Excerpted records
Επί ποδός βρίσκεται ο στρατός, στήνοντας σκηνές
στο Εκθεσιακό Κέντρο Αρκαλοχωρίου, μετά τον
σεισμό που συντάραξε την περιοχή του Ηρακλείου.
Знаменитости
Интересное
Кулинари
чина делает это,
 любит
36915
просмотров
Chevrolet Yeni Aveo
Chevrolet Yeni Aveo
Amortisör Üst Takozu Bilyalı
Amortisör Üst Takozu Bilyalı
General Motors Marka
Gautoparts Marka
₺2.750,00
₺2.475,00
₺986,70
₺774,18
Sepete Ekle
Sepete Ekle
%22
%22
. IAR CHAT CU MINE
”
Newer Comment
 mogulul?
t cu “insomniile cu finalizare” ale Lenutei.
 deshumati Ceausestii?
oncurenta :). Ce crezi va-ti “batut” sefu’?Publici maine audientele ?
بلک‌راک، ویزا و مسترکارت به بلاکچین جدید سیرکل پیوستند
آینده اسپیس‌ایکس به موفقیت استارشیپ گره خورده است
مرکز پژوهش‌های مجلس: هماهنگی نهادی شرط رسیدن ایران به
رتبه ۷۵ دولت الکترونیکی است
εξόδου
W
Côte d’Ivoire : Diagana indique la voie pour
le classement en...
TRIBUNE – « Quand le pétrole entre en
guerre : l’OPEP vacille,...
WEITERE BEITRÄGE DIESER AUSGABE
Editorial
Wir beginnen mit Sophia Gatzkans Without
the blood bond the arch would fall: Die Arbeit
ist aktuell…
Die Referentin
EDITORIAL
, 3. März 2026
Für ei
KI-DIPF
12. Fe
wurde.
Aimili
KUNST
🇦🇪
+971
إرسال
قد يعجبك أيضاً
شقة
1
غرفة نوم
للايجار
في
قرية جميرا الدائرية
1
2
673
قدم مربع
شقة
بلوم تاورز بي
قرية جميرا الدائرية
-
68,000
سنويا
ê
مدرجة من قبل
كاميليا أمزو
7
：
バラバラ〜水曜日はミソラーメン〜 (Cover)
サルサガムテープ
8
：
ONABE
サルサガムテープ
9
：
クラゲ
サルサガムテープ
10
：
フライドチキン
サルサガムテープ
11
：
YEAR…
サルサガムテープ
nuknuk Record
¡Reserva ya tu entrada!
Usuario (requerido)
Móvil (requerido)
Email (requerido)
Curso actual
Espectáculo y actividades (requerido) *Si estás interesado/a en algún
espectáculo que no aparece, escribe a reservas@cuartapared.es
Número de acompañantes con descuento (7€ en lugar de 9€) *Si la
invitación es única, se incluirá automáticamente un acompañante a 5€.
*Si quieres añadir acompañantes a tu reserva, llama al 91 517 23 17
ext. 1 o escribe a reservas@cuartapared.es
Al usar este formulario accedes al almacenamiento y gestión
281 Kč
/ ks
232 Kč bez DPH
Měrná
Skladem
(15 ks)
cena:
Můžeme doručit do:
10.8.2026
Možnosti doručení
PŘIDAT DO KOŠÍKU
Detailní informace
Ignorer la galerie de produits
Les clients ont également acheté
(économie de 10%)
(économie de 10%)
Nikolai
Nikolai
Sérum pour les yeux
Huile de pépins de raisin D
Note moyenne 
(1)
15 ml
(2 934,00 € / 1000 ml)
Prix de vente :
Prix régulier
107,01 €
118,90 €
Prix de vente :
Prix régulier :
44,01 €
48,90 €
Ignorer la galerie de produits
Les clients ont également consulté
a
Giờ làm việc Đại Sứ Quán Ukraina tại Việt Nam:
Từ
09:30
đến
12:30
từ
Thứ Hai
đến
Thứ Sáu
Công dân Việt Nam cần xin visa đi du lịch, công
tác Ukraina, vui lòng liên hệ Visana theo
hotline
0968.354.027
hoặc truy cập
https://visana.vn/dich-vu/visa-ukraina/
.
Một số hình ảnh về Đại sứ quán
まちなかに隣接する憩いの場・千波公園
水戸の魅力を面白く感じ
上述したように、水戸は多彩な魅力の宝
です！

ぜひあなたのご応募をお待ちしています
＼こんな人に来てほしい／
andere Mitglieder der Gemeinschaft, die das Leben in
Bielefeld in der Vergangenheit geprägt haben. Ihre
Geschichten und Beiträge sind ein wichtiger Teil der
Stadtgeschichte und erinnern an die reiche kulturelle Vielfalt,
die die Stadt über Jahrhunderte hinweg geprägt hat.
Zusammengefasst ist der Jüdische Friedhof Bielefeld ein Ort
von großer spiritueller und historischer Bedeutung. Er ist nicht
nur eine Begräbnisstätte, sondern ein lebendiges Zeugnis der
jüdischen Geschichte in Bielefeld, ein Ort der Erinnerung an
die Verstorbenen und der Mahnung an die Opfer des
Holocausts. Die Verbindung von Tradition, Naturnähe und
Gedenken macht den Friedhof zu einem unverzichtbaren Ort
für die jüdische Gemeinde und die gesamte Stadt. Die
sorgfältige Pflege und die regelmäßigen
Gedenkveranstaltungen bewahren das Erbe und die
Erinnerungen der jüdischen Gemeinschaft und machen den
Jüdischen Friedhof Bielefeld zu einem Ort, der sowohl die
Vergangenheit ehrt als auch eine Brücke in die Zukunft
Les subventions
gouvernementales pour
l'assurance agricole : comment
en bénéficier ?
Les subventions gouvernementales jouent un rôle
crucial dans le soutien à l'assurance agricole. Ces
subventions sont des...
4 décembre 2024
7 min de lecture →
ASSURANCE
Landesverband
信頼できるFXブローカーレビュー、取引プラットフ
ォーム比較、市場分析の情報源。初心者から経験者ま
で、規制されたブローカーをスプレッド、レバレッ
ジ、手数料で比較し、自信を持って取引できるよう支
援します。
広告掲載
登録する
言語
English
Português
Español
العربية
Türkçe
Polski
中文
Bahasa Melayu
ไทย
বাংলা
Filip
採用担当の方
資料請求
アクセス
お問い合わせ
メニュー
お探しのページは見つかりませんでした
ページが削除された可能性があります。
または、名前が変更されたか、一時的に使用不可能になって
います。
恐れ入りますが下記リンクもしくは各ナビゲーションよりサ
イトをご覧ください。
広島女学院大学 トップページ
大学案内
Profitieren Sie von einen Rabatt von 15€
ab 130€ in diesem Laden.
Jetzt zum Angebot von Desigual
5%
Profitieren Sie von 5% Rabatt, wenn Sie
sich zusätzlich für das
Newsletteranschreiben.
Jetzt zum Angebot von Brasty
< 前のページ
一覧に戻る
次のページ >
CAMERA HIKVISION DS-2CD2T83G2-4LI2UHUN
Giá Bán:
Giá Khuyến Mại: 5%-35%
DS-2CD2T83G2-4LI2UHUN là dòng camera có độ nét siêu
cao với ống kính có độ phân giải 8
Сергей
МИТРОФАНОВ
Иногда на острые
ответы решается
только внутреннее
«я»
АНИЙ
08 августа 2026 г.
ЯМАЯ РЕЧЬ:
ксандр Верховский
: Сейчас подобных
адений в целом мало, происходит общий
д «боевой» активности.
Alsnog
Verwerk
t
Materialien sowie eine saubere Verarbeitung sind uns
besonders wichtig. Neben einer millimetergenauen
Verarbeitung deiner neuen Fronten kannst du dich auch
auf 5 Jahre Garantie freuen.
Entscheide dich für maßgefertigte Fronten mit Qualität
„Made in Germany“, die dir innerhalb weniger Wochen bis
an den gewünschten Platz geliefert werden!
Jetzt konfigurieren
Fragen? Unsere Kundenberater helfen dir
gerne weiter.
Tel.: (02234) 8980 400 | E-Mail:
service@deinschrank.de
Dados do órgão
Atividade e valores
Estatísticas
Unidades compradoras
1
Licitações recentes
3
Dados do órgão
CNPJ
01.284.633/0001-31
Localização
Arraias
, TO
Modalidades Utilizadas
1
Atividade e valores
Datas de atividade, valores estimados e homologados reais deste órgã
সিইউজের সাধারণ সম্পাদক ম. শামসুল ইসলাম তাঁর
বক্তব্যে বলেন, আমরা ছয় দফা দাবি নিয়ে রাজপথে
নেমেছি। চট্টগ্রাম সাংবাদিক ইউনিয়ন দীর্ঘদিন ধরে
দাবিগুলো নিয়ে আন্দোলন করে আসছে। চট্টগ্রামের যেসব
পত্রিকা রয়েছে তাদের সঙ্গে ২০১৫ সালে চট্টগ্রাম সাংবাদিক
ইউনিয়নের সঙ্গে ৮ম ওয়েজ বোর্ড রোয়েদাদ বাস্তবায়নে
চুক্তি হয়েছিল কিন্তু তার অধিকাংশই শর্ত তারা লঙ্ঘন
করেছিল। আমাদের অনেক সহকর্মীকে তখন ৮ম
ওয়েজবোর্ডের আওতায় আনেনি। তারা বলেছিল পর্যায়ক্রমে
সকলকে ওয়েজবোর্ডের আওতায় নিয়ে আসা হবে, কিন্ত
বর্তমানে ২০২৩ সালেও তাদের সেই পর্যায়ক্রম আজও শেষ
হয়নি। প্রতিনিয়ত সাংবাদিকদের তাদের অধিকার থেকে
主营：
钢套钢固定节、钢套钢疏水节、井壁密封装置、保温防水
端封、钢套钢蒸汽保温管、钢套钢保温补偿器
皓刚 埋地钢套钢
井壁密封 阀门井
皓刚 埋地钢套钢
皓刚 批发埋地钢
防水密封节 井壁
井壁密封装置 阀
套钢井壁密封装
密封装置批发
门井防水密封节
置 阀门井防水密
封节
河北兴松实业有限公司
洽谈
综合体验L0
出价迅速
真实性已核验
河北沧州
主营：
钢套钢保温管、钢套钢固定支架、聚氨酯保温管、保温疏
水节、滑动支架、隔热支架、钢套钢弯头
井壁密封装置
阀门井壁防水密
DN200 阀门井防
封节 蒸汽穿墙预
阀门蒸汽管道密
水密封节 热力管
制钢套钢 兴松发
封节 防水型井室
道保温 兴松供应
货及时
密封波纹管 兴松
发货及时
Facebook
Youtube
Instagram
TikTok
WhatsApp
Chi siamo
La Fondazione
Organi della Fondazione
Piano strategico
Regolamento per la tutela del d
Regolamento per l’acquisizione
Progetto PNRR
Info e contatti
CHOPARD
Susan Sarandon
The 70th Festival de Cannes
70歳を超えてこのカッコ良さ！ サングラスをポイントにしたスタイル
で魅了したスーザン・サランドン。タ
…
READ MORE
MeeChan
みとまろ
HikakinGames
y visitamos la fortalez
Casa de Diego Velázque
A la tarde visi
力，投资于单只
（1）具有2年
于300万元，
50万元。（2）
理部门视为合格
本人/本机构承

Work instructions
Filter the entries above down to the lines that hold the word "Bielefeld", and copy those lines.

Answer below
Bielefeld in der Vergangenheit geprägt haben. Ihre
Zusammengefasst ist der Jüdische Friedhof Bielefeld ein Ort
jüdischen Geschichte in Bielefeld, ein Ort der Erinnerung an
Jüdischen Friedhof Bielefeld zu einem Ort, der sowohl die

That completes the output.